SCDAA, 8 pharma companies team up to increase trial participation

The Sickle Cell Disease Association of America (SCDAA) is collaborating with several pharmaceutical companies in a new initiative aimed at increasing awareness of the blood disorder and promoting clinical trial participation.

Along with the SCDAA, the Sickle Cell Disease Collaboration of Advocates for Research, Education, and Science — officially the Sickle Cell Disease C.A.R.E.S. Consortium — includes eight pharmaceutical companies. They are Agios, Beam Therapeutics, Editas Medicine, Forma Therapeutics (a Novo Nordisk company), Hemanext, Pfizer, Sanofi, and Vertex Pharmaceuticals.

“We have an opportunity and a responsibility to change the perception of clinical trials and increase the participation of sickle cell patients in clinical trials,” Regina Hartfield, SCDAA’s president and CEO, said in a press release.

“Together, we will collectively leverage our resources to educate and encourage more trial participation while providing opportunities and therefore better options for the treatment of sickle cell disease,” Hartfield said.

The consortium already has launched an awareness campaign for the SCDAA’s clinical trial finder, developed with Forma in 2021 to help connect patients, their families, and caregivers with sickle cell disease (SCD) studies. Using the tool, available on the organization’s website and as an app, participants can search for trials by keyword, location, study type, and phase.

Together, we will collectively leverage our resources to educate and encourage more trial participation while providing opportunities and therefore better options for the treatment of sickle cell disease.

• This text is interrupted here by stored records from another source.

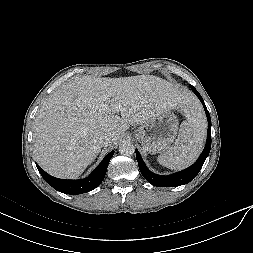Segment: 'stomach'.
I'll return each mask as SVG.
<instances>
[{"instance_id":"obj_1","label":"stomach","mask_w":253,"mask_h":253,"mask_svg":"<svg viewBox=\"0 0 253 253\" xmlns=\"http://www.w3.org/2000/svg\"><path fill=\"white\" fill-rule=\"evenodd\" d=\"M177 131V117L170 110H166L142 124L135 131V137L144 150L155 154L168 150L176 138Z\"/></svg>"}]
</instances>
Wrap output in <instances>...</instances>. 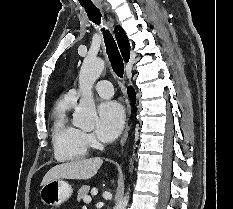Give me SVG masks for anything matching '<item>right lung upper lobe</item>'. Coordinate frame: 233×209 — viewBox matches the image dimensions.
I'll use <instances>...</instances> for the list:
<instances>
[{
  "instance_id": "1",
  "label": "right lung upper lobe",
  "mask_w": 233,
  "mask_h": 209,
  "mask_svg": "<svg viewBox=\"0 0 233 209\" xmlns=\"http://www.w3.org/2000/svg\"><path fill=\"white\" fill-rule=\"evenodd\" d=\"M115 37L119 46V49L121 51V54L123 56V59L128 62L129 61V53H130V44L126 37V34L122 27L116 26L114 28Z\"/></svg>"
}]
</instances>
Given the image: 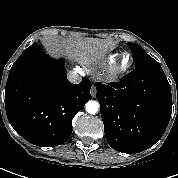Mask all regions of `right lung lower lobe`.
I'll list each match as a JSON object with an SVG mask.
<instances>
[{
  "instance_id": "obj_1",
  "label": "right lung lower lobe",
  "mask_w": 178,
  "mask_h": 178,
  "mask_svg": "<svg viewBox=\"0 0 178 178\" xmlns=\"http://www.w3.org/2000/svg\"><path fill=\"white\" fill-rule=\"evenodd\" d=\"M88 79L72 84L63 60L42 51L22 54L14 62L5 88V107L13 129L42 147L61 145L71 136L72 119L90 95Z\"/></svg>"
}]
</instances>
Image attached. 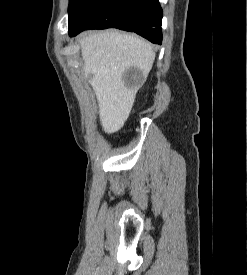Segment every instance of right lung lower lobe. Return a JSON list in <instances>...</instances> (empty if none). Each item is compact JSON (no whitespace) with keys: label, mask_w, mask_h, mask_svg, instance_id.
<instances>
[{"label":"right lung lower lobe","mask_w":247,"mask_h":275,"mask_svg":"<svg viewBox=\"0 0 247 275\" xmlns=\"http://www.w3.org/2000/svg\"><path fill=\"white\" fill-rule=\"evenodd\" d=\"M162 15L158 0H103L79 16L69 35L84 29L118 28L161 44Z\"/></svg>","instance_id":"98d812e1"}]
</instances>
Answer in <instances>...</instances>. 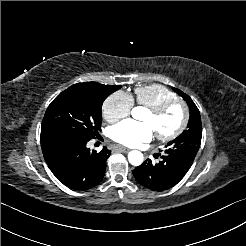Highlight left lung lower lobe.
<instances>
[{"label":"left lung lower lobe","instance_id":"left-lung-lower-lobe-1","mask_svg":"<svg viewBox=\"0 0 246 246\" xmlns=\"http://www.w3.org/2000/svg\"><path fill=\"white\" fill-rule=\"evenodd\" d=\"M162 160L152 164L150 159L133 170L138 183L153 191H164L180 182L192 163L173 154H163Z\"/></svg>","mask_w":246,"mask_h":246}]
</instances>
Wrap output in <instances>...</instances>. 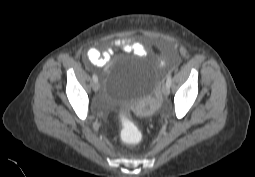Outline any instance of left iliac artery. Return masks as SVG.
<instances>
[{
	"instance_id": "1",
	"label": "left iliac artery",
	"mask_w": 255,
	"mask_h": 177,
	"mask_svg": "<svg viewBox=\"0 0 255 177\" xmlns=\"http://www.w3.org/2000/svg\"><path fill=\"white\" fill-rule=\"evenodd\" d=\"M172 82V76L171 73L168 74L167 80H166V85L170 88Z\"/></svg>"
}]
</instances>
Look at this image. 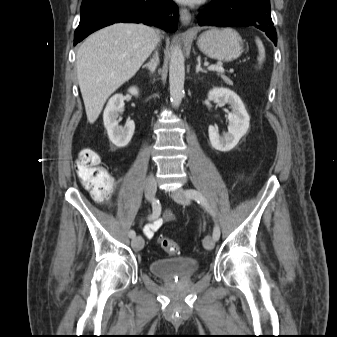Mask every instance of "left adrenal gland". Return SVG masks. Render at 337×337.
<instances>
[{
    "label": "left adrenal gland",
    "mask_w": 337,
    "mask_h": 337,
    "mask_svg": "<svg viewBox=\"0 0 337 337\" xmlns=\"http://www.w3.org/2000/svg\"><path fill=\"white\" fill-rule=\"evenodd\" d=\"M198 64L196 66V73L198 74L199 72H202V73H207L206 70H204L202 67H201V60H200V57H198Z\"/></svg>",
    "instance_id": "left-adrenal-gland-1"
}]
</instances>
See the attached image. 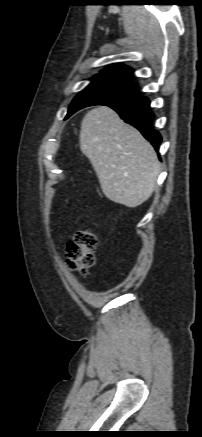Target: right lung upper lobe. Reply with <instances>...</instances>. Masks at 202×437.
<instances>
[{
  "instance_id": "1",
  "label": "right lung upper lobe",
  "mask_w": 202,
  "mask_h": 437,
  "mask_svg": "<svg viewBox=\"0 0 202 437\" xmlns=\"http://www.w3.org/2000/svg\"><path fill=\"white\" fill-rule=\"evenodd\" d=\"M102 72L116 73V74H120V75L128 77V78H131L130 73H132L133 70L126 65L115 64V65H112V66L102 70Z\"/></svg>"
}]
</instances>
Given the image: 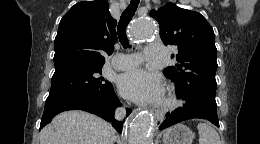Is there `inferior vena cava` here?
<instances>
[{"instance_id":"1","label":"inferior vena cava","mask_w":260,"mask_h":144,"mask_svg":"<svg viewBox=\"0 0 260 144\" xmlns=\"http://www.w3.org/2000/svg\"><path fill=\"white\" fill-rule=\"evenodd\" d=\"M125 115H126L125 108L119 107V108L116 109V111H115V119L121 120V119H123L125 117Z\"/></svg>"}]
</instances>
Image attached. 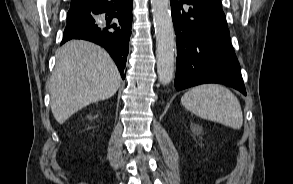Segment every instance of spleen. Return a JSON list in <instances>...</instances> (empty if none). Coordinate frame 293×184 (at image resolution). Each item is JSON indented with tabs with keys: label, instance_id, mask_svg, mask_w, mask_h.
Masks as SVG:
<instances>
[{
	"label": "spleen",
	"instance_id": "obj_1",
	"mask_svg": "<svg viewBox=\"0 0 293 184\" xmlns=\"http://www.w3.org/2000/svg\"><path fill=\"white\" fill-rule=\"evenodd\" d=\"M181 104L202 119L240 129L243 113L238 98L219 84L193 87L181 98Z\"/></svg>",
	"mask_w": 293,
	"mask_h": 184
}]
</instances>
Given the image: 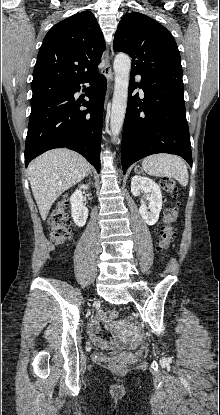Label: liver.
<instances>
[{"label":"liver","mask_w":220,"mask_h":415,"mask_svg":"<svg viewBox=\"0 0 220 415\" xmlns=\"http://www.w3.org/2000/svg\"><path fill=\"white\" fill-rule=\"evenodd\" d=\"M91 171L89 162L68 149H54L37 157L28 168L33 196L43 220L56 199Z\"/></svg>","instance_id":"obj_1"}]
</instances>
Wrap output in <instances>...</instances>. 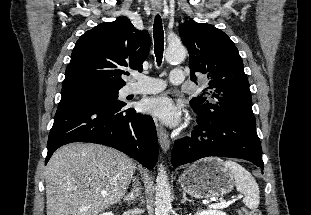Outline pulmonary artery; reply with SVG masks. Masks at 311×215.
<instances>
[{
    "label": "pulmonary artery",
    "instance_id": "obj_1",
    "mask_svg": "<svg viewBox=\"0 0 311 215\" xmlns=\"http://www.w3.org/2000/svg\"><path fill=\"white\" fill-rule=\"evenodd\" d=\"M136 79H138V82L128 88V92L131 94H155L162 91L166 86L164 81L149 76L138 75ZM169 80L176 85L183 83L185 80L184 70L174 68L170 73Z\"/></svg>",
    "mask_w": 311,
    "mask_h": 215
}]
</instances>
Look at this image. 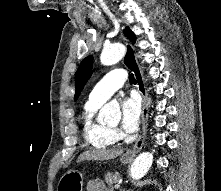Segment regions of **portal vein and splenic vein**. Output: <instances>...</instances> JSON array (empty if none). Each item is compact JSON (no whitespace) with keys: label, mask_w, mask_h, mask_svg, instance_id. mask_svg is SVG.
Instances as JSON below:
<instances>
[{"label":"portal vein and splenic vein","mask_w":221,"mask_h":191,"mask_svg":"<svg viewBox=\"0 0 221 191\" xmlns=\"http://www.w3.org/2000/svg\"><path fill=\"white\" fill-rule=\"evenodd\" d=\"M120 187V183L115 185V188H119Z\"/></svg>","instance_id":"portal-vein-and-splenic-vein-1"}]
</instances>
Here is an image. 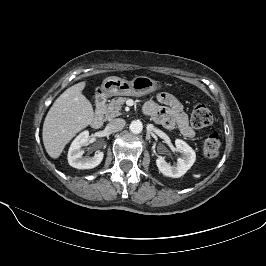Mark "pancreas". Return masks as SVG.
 <instances>
[{
    "label": "pancreas",
    "mask_w": 266,
    "mask_h": 266,
    "mask_svg": "<svg viewBox=\"0 0 266 266\" xmlns=\"http://www.w3.org/2000/svg\"><path fill=\"white\" fill-rule=\"evenodd\" d=\"M126 100V97L113 98L108 102V104L102 105L100 107V111L102 112V114L105 115V118L108 120L120 116L122 115V105L125 103Z\"/></svg>",
    "instance_id": "obj_1"
}]
</instances>
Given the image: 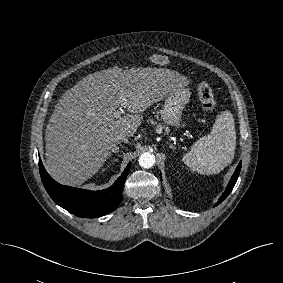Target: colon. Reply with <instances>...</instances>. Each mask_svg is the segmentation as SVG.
Wrapping results in <instances>:
<instances>
[{
	"label": "colon",
	"mask_w": 283,
	"mask_h": 283,
	"mask_svg": "<svg viewBox=\"0 0 283 283\" xmlns=\"http://www.w3.org/2000/svg\"><path fill=\"white\" fill-rule=\"evenodd\" d=\"M150 62L157 65H166L168 64L167 57L160 54H152L149 57ZM198 96L201 102L202 107L207 111H213L216 107V101L212 88L206 83L201 82L198 85Z\"/></svg>",
	"instance_id": "5ec220e1"
}]
</instances>
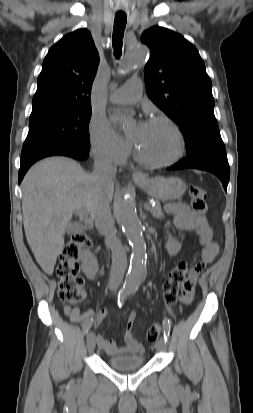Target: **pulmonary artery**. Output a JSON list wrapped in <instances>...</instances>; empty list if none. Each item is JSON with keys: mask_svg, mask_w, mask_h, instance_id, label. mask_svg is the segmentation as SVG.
Listing matches in <instances>:
<instances>
[{"mask_svg": "<svg viewBox=\"0 0 253 413\" xmlns=\"http://www.w3.org/2000/svg\"><path fill=\"white\" fill-rule=\"evenodd\" d=\"M142 83L138 79L130 80L123 87L112 93L110 101L117 104H133L141 97Z\"/></svg>", "mask_w": 253, "mask_h": 413, "instance_id": "e3ab8cb5", "label": "pulmonary artery"}]
</instances>
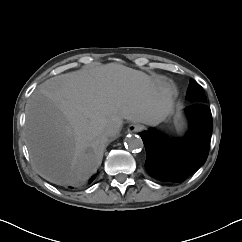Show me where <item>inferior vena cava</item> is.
<instances>
[{
    "label": "inferior vena cava",
    "instance_id": "602c4592",
    "mask_svg": "<svg viewBox=\"0 0 242 242\" xmlns=\"http://www.w3.org/2000/svg\"><path fill=\"white\" fill-rule=\"evenodd\" d=\"M105 133L110 138H115L119 134V129L115 125H110L106 128Z\"/></svg>",
    "mask_w": 242,
    "mask_h": 242
}]
</instances>
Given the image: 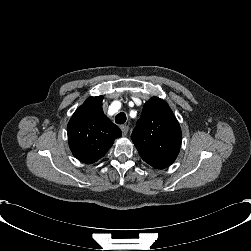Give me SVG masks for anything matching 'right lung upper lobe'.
I'll return each mask as SVG.
<instances>
[{"instance_id": "1", "label": "right lung upper lobe", "mask_w": 251, "mask_h": 251, "mask_svg": "<svg viewBox=\"0 0 251 251\" xmlns=\"http://www.w3.org/2000/svg\"><path fill=\"white\" fill-rule=\"evenodd\" d=\"M103 96L89 97L73 114L68 126V142L73 155L92 164L102 158L122 133L102 109Z\"/></svg>"}]
</instances>
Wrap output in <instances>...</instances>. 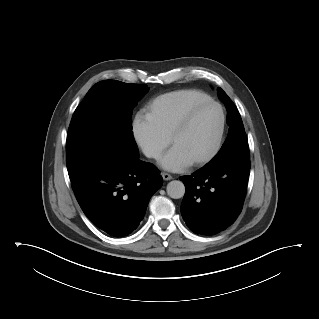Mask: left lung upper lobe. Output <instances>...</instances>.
<instances>
[{
    "instance_id": "5c2ea615",
    "label": "left lung upper lobe",
    "mask_w": 319,
    "mask_h": 319,
    "mask_svg": "<svg viewBox=\"0 0 319 319\" xmlns=\"http://www.w3.org/2000/svg\"><path fill=\"white\" fill-rule=\"evenodd\" d=\"M218 96L224 101L227 108V124L230 128L223 146L210 163L220 162L234 156L250 158L248 141L238 109L221 88H218Z\"/></svg>"
}]
</instances>
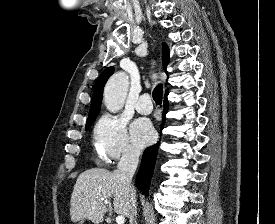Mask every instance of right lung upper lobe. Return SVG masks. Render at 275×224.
<instances>
[{"label":"right lung upper lobe","mask_w":275,"mask_h":224,"mask_svg":"<svg viewBox=\"0 0 275 224\" xmlns=\"http://www.w3.org/2000/svg\"><path fill=\"white\" fill-rule=\"evenodd\" d=\"M162 50H163V55H162L163 67L167 74L166 66L169 62V49L166 44H163ZM113 72H114L113 67L106 68L102 72V74L100 75L98 80L96 81V84L94 86L93 97H92V101H91V106H90V111H89V116H88L87 122L95 120L96 116L98 115V113L100 111V107H101V100H102V96H103L104 85H105L106 81L108 80V78L113 74Z\"/></svg>","instance_id":"obj_1"}]
</instances>
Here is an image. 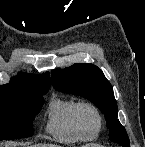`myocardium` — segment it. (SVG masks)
<instances>
[{
    "instance_id": "f54148a6",
    "label": "myocardium",
    "mask_w": 145,
    "mask_h": 147,
    "mask_svg": "<svg viewBox=\"0 0 145 147\" xmlns=\"http://www.w3.org/2000/svg\"><path fill=\"white\" fill-rule=\"evenodd\" d=\"M89 115L94 119V132L98 134L103 126V116L101 111L92 102H81L78 107L77 118L81 127L86 131H90V126L87 119Z\"/></svg>"
}]
</instances>
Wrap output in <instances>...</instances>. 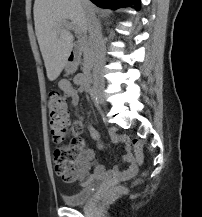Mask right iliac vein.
<instances>
[{
    "instance_id": "1",
    "label": "right iliac vein",
    "mask_w": 202,
    "mask_h": 217,
    "mask_svg": "<svg viewBox=\"0 0 202 217\" xmlns=\"http://www.w3.org/2000/svg\"><path fill=\"white\" fill-rule=\"evenodd\" d=\"M97 100L100 104H102L103 106L106 105V102H105V99H104V96L101 94V93H98L97 95Z\"/></svg>"
}]
</instances>
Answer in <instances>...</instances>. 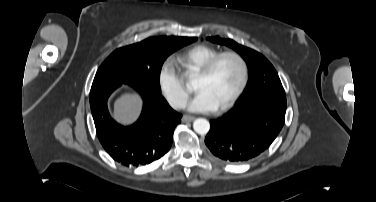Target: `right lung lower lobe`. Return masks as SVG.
<instances>
[{
	"label": "right lung lower lobe",
	"instance_id": "1",
	"mask_svg": "<svg viewBox=\"0 0 376 202\" xmlns=\"http://www.w3.org/2000/svg\"><path fill=\"white\" fill-rule=\"evenodd\" d=\"M120 85L105 83L91 88L90 106L98 138L109 155L122 165L149 164L169 151L174 128L182 115L169 106L160 91L145 84H130L143 98V111L135 124L121 126L107 110L109 95Z\"/></svg>",
	"mask_w": 376,
	"mask_h": 202
}]
</instances>
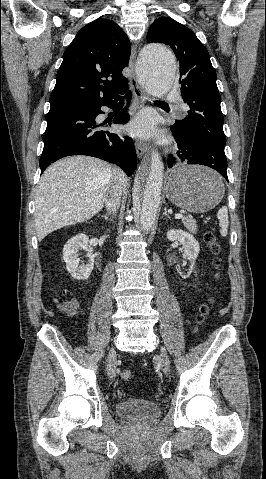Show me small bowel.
<instances>
[{"instance_id": "small-bowel-1", "label": "small bowel", "mask_w": 266, "mask_h": 479, "mask_svg": "<svg viewBox=\"0 0 266 479\" xmlns=\"http://www.w3.org/2000/svg\"><path fill=\"white\" fill-rule=\"evenodd\" d=\"M59 308L63 313L69 316H73L79 312L80 304L77 299H70V300L61 302L59 304Z\"/></svg>"}]
</instances>
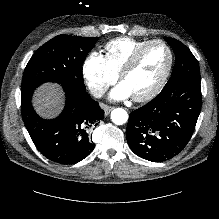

To call attention to the clinical trial finder, the awareness campaign will use personal narratives, infographics, videos, testimonials, and public relations and marketing strategies. It also will seek to counter myths associated with clinical research and prompt discussions about trial participation.

Clinical studies, which typically involve patients at varying disease stages and with different ranges of symptoms, depending on the treatment being tested, are at the heart of all medical advances. The goal of clinical trials is to determine whether a treatment candidate, device, or procedure is safe and effective. These trials also may evaluate new ways of using existing therapies, assess other aspects of care, or simply record disease progression over time.

Studies are ongoing to find more ways to treat SCD. Several new therapies are now in development and being tested in patients with the inherited disorder, which predominantly affects those of African lineage. Sickle cell disease also is more common among people from Central and South America and those of Middle Eastern, Asian, Indian, and Mediterranean descent.

Among other symptoms, the disease can cause debilitating pain crises and put patients at an increased risk of infections. It can interfere with everyday living and render tasks more challenging to manage.